As a journalist, Bethell both “described” the world into which he was born and defended its traditions and truths, all with the same eloquence as he mustered against the spurious dogmas of the Church of Progress. And as a conservative, he never forgot his primary obligation of gratitude for God’s creation. Taught by the Benedictines as a boy in London, he remained a lifelong Catholic, gravitating inevitably to the traditional Latin liturgy. As Monsignor Wadsworth relates in his eulogy, though Bethell “did not suffer fools gladly,” he “conceded the gift of his friendship easily and was fiercely loyal to his many friends.” When Conservative Inc. and the rest of the journalistic beau monde shunned Joe Sobran like a miasma, Bethell remained imperturbably at his side. In this, as in his life in general, he perfectly exemplified the Christian virtue of fortitude, fearlessly speaking his mind, while knowing that in doing so he would be despised and rejected by the world.

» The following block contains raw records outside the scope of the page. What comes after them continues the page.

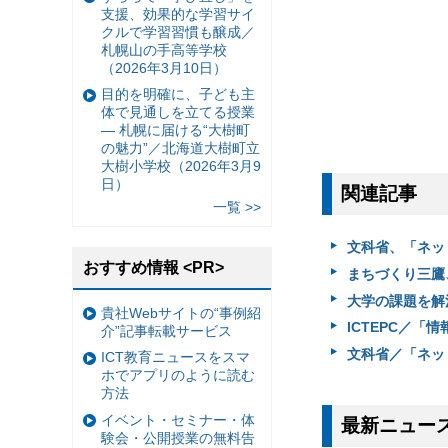
支援、効果的な学習サイ
クルで学習習慣も醸成／
札幌山の手高等学校
（2026年3月10日）
目的を明確に、子ども主
体で見通しを立てる授業
— 札幌に届ける“大樹町
の魅力”／北海道大樹町立
大樹小学校（2026年3月9
日）
関連記事
一覧 >>
文科省、「ネット
おすすめ情報 <PR>
まちづくり三鷹、
大学の課題を解
貴社Webサイトの“事例紹
ICTEPC／「
介”記事転載サービス
文科省／「ネッ
ICT教育ニュースをスマ
ホでアプリのように読む
方法
イベント・セミナー・体
最新ニュー
験会・公開授業の無料告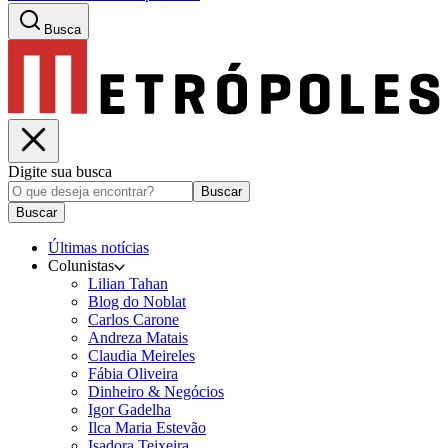
Busca
Digite sua busca
Buscar
Buscar
Últimas notícias
Colunistas
Lilian Tahan
Blog do Noblat
Carlos Carone
Andreza Matais
Claudia Meireles
Fábia Oliveira
Dinheiro & Negócios
Igor Gadelha
Ilca Maria Estevão
Isadora Teixeira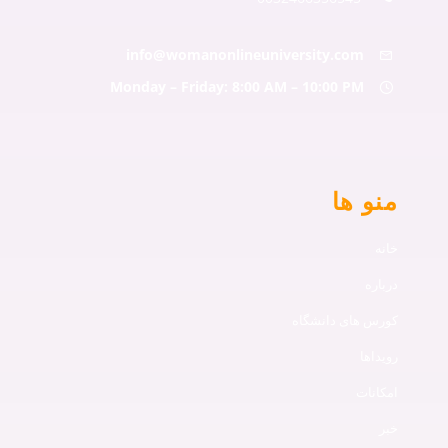
info@womanonlineuniversity.com
Monday – Friday: 8:00 AM – 10:00 PM
منو ها
خانه
درباره
کورس های دانشگاه
رویداها
امکانات
خبر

One hesitates to say this sort of thing in an age of emotional hyperinflation, but for this writer, as I suspect for many conservatives of a certain age, the death of Tom Bethell will be felt like the loss of a beloved old friend. I never met him, alas, but his columns in TAS were my boon companion over half a lifetime. Whenever the latest issue emerged through my mail slot, it was to Bethell that I turned first, though I am otherwise quite capable of deferring my pleasures. And what a pleasure it has been! Bethell’s reading was so wide and his learning so deep that only Northrop Frye, in my experience, could cite more ancient and modern authorities on a single page. Like the aforementioned Sobran, Bethell had that rare ability to set his readers’ heads oscillating with wonder at the brilliance of his insights, to raise the hairs on the backs of their necks in response to the grandeur with which he evoked the beauty and genius of the Western Tradition, and to make them laugh, all within the span of a single essay, and all in prose of apparent artlessness.